---------- Records supplied ----------

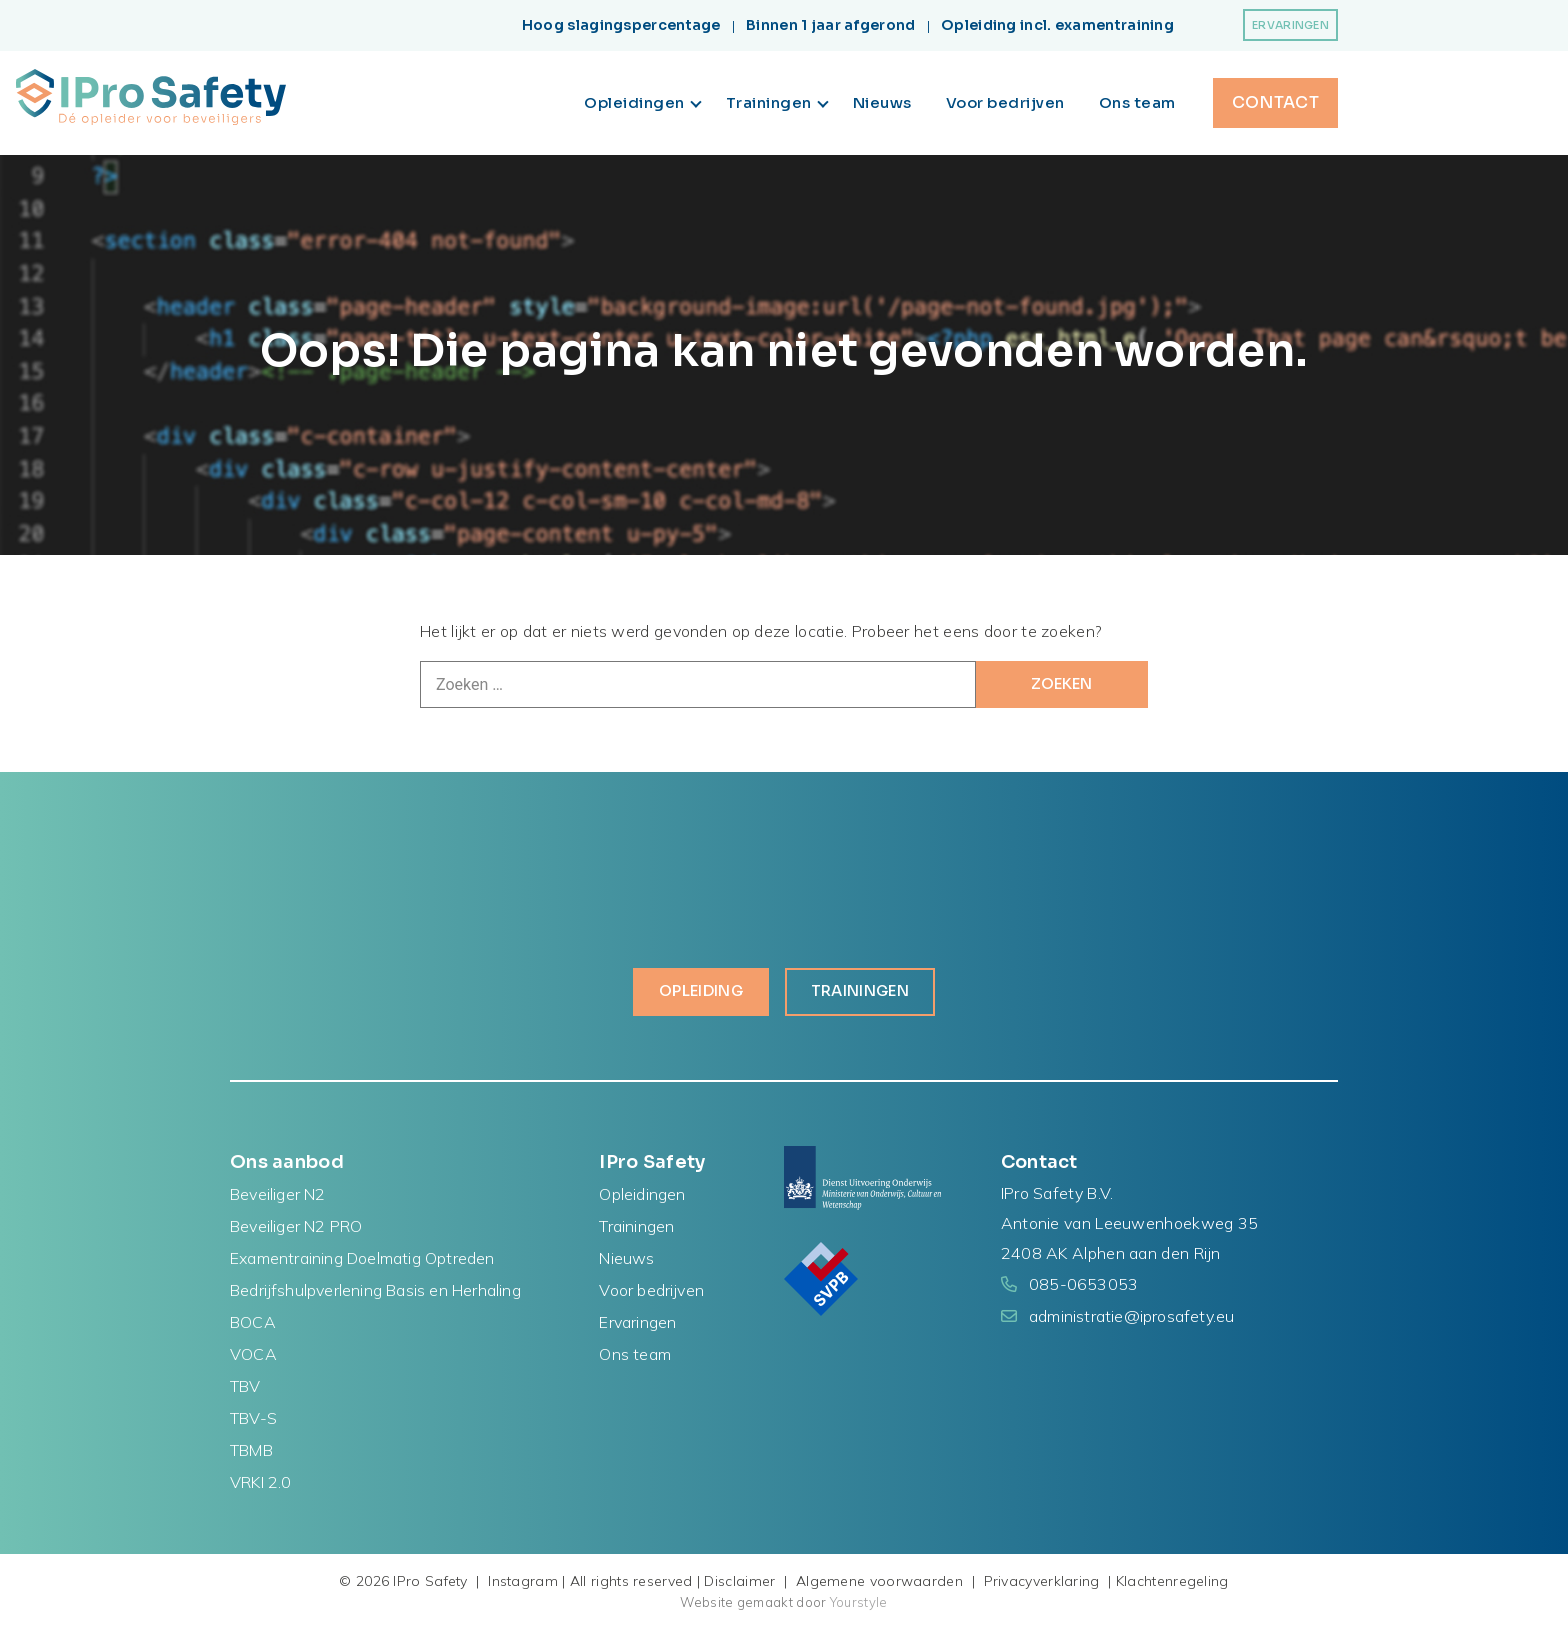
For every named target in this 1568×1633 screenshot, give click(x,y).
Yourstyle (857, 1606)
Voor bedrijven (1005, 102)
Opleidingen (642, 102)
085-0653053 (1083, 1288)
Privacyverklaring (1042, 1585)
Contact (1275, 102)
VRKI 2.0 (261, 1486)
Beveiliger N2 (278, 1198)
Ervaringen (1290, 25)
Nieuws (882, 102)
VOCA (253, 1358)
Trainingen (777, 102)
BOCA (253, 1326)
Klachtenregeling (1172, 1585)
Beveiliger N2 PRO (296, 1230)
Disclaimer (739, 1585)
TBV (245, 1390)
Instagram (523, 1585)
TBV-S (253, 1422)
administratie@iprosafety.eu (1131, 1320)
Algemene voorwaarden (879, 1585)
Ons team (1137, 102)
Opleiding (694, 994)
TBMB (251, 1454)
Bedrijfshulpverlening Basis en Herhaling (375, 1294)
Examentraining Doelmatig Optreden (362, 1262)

----------
---------- Records supplied ----------

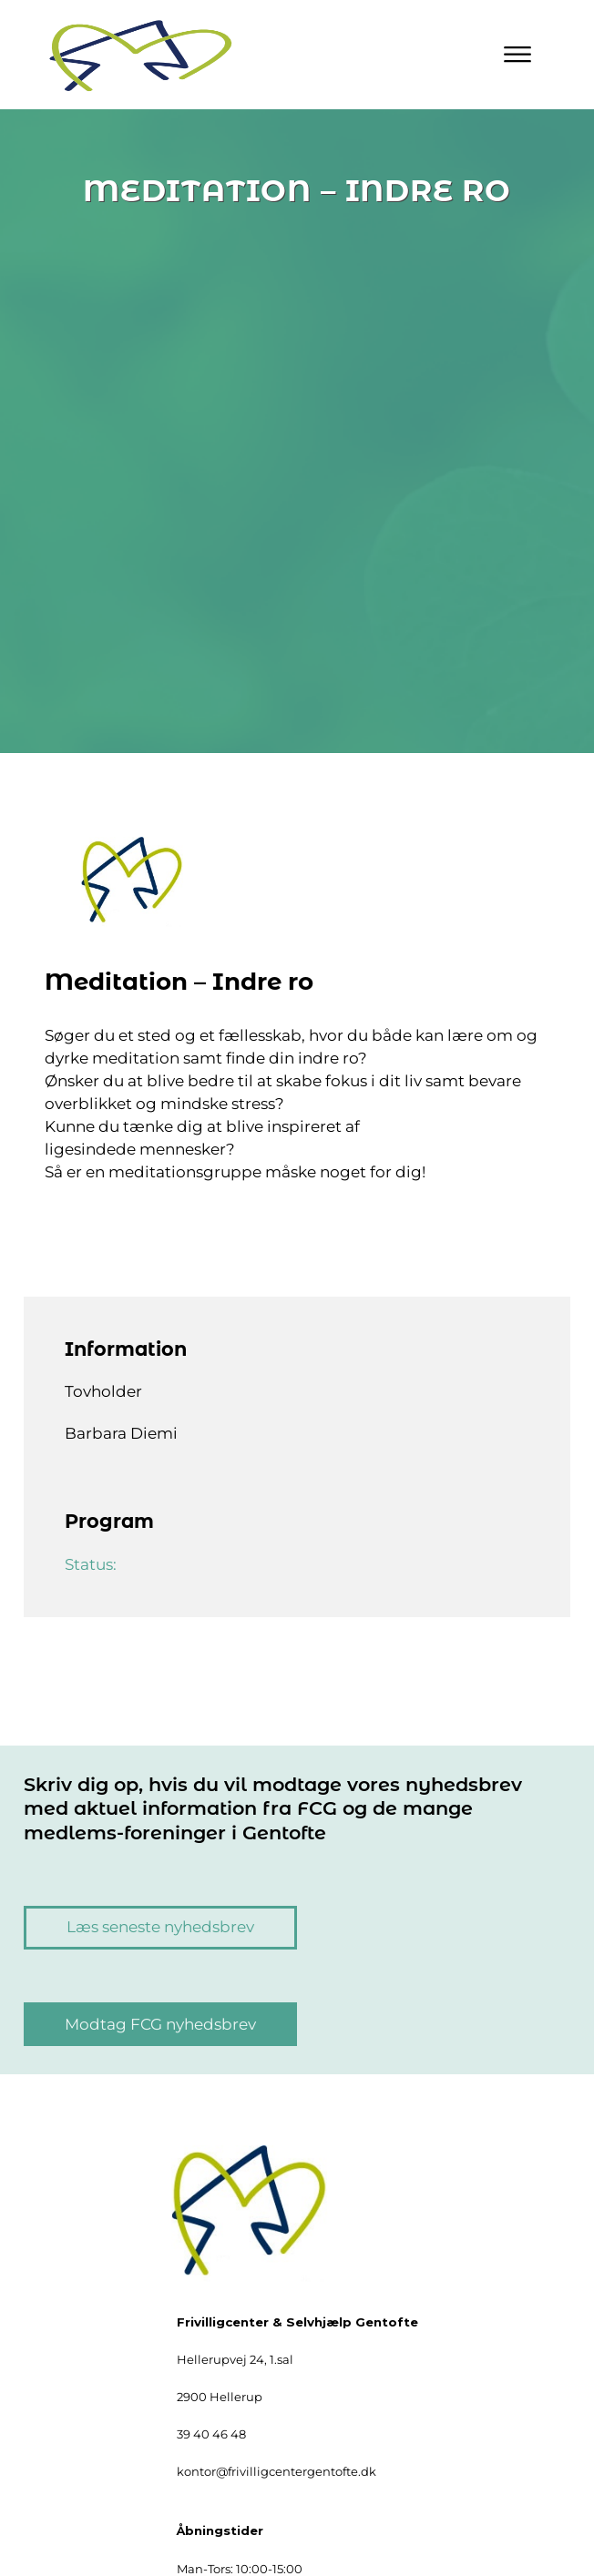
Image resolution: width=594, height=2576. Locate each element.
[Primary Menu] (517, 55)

----------
---------- Records supplied ----------

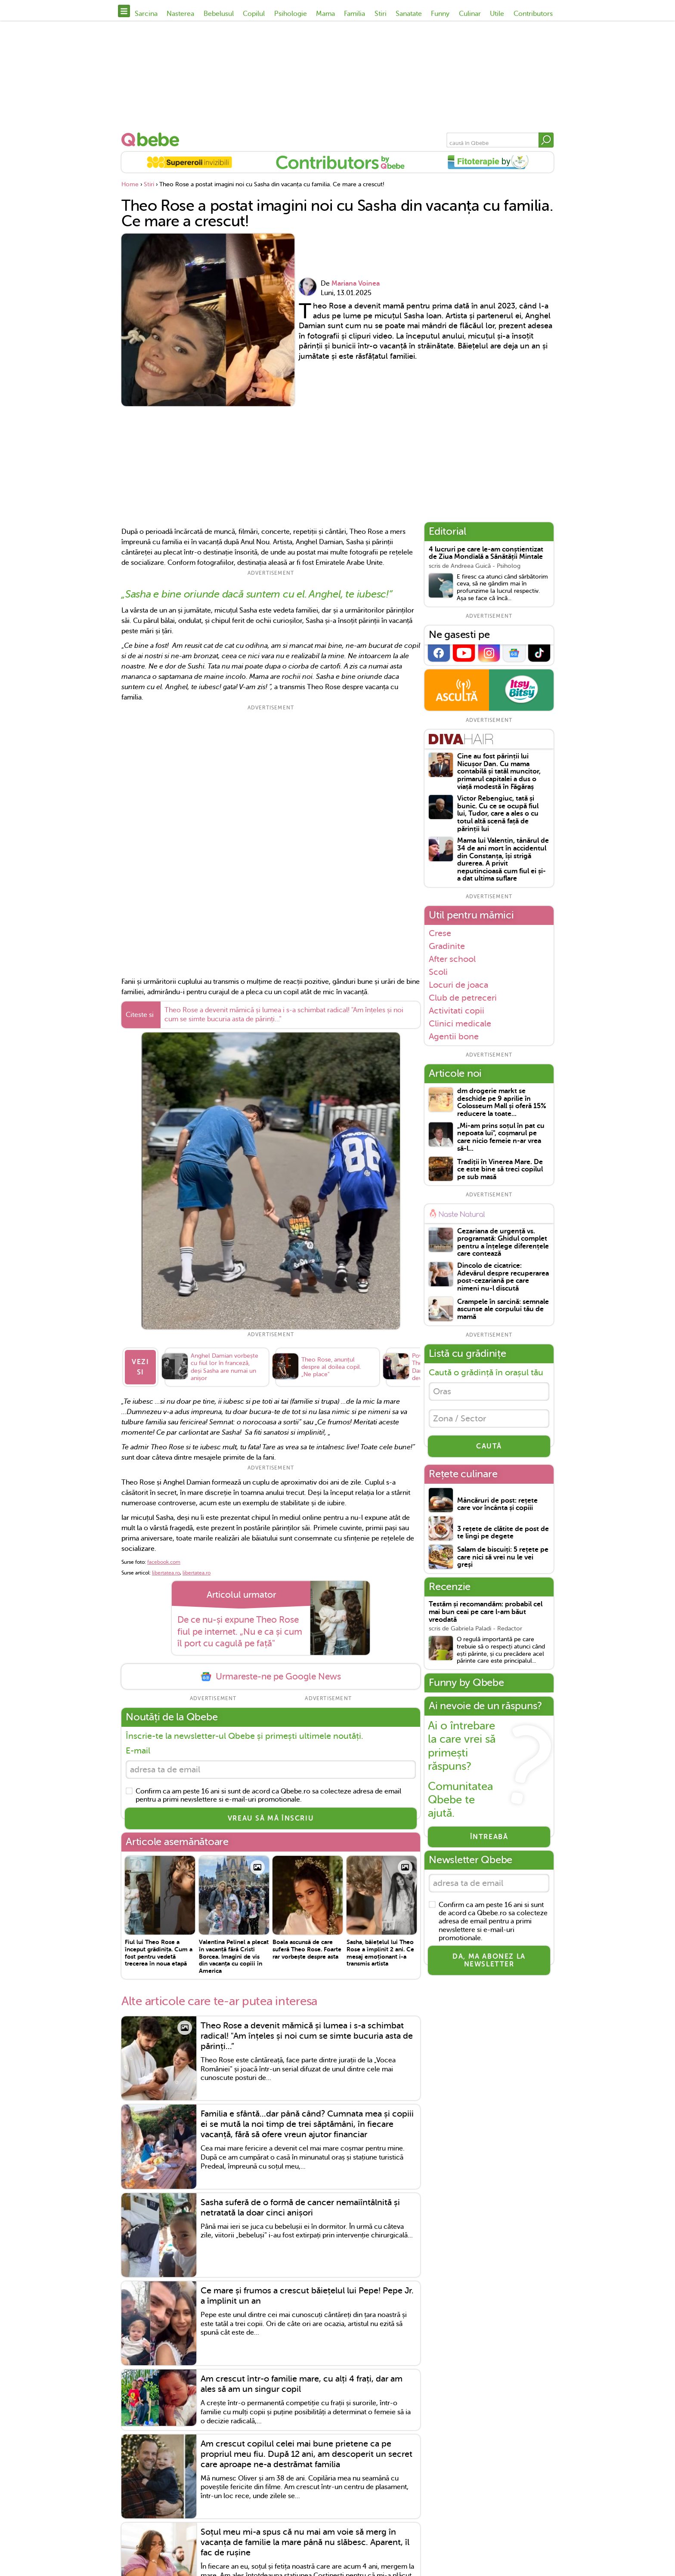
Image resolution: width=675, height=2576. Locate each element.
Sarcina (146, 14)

----------

Retype exactly, and only, the lines above from the one where "Beveiliger N2 (278, 1198)" occurs up to and including the one where "Examentraining Doelmatig Optreden (362, 1262)" occurs.

=== Result ===
Beveiliger N2 (278, 1198)
Ervaringen (1290, 25)
Nieuws (882, 102)
VOCA (253, 1358)
Trainingen (777, 102)
BOCA (253, 1326)
Klachtenregeling (1172, 1585)
Beveiliger N2 PRO (296, 1230)
Disclaimer (739, 1585)
TBV (245, 1390)
Instagram (523, 1585)
TBV-S (253, 1422)
administratie@iprosafety.eu (1131, 1320)
Algemene voorwaarden (879, 1585)
Ons team (1137, 102)
Opleiding (694, 994)
TBMB (251, 1454)
Bedrijfshulpverlening Basis en Herhaling (375, 1294)
Examentraining Doelmatig Optreden (362, 1262)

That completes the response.